The study group was composed of competitive women runners who trained a minimum of 20 miles-per-week and weren't injured when the study began. Participants completed questionnaires on training and medical history, reported running-related injuries during the past 12 months, and completed a 114-item food-frequency questionnaire and the Eating Attitudes Test, a tool designed to measure attitudes toward food and predict disordered-eating behavior.
Researchers measured height, weight, body fat, maximal oxygen consumption, lower extremity flexibility and alignment, ground-reaction forces (the forces produced when the foot hits the ground) and balance.
Researchers contacted participants every three months for a year following the initial assessment to gather information on their training and running-related injuries.
Results showed that 55 percent of the women reported a running injury during the follow-up year, and that injured runners consumed significantly fewer calories from fat than those without injuries.
The injuries were not related to age, miles-run-per-week, height, weight, body mass index or percent body fat. Comparisons of injured runners with non-injured runners did not show a total calorie difference, Horvath noted, but when a statistical model (multiple regression) was developed to predict injury, total calories appeared as important.

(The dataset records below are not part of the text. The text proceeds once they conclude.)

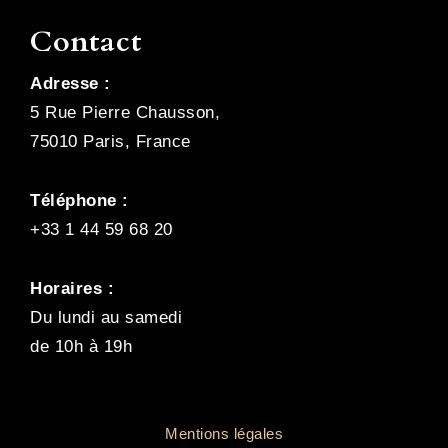
Contact
Adresse :
5 Rue Pierre Chausson,
75010 Paris, France
Téléphone :
+33 1 44 59 68 20
Horaires :
Du lundi au samedi
de 10h à 19h
Mentions légales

Horvath said the lower caloric intake, despite similar energy expenditure and body size of injured and non-injured runners, plus the lower caffeine intake seen in the women with injuries, hints at possible restrictive eating habits.
"This low-caffeine intake may have represented an effort by the runners to avoid foods perceived as 'bad' or 'unhealthy,' such as chocolate and soft drinks," he said. "Although mean scores on the Eating Attitudes Test for both groups were well below the point that would indicate a clinical eating disorder, several runners exhibited restrictive eating patterns.
Kristen Gerlach, a doctoral student who was the lead investigator on the research, said the restrictive eating patterns may have made the runners more susceptible to injury by decreasing the availability of nutrients used for tissue repair. Low levels of dietary fat also may have resulted in low supplies of energy, she noted, which could contribute to fatigue while running and increase the chance of injury.
"We need more studies to explore the relationship of dietary fat and injuries to separate out the issue of calories versus fat," said Gerlach. "In addition, our results on balance, ground reaction forces and flexibility have to be applied in clinical intervention studies to determine their role in predicting injury."
Other key investigators were Renee Melton, research instructor; Harold Burton, Ph.D., associate professor, and Scott White, Ph.D., associate professor, all in the Department of Nutrition and Exercise Science in the UB public health school; Joan Dorn, Ph.D., assistant professor in the Department of Social and Preventive Medicine in the UB public health school, and John Leddy, M.D., assistant professor of orthopedics, in the UB School of Medicine and Biomedical Sciences.
The study was funded in part by a grant from UB's Mark Diamond Fund to support thesis research.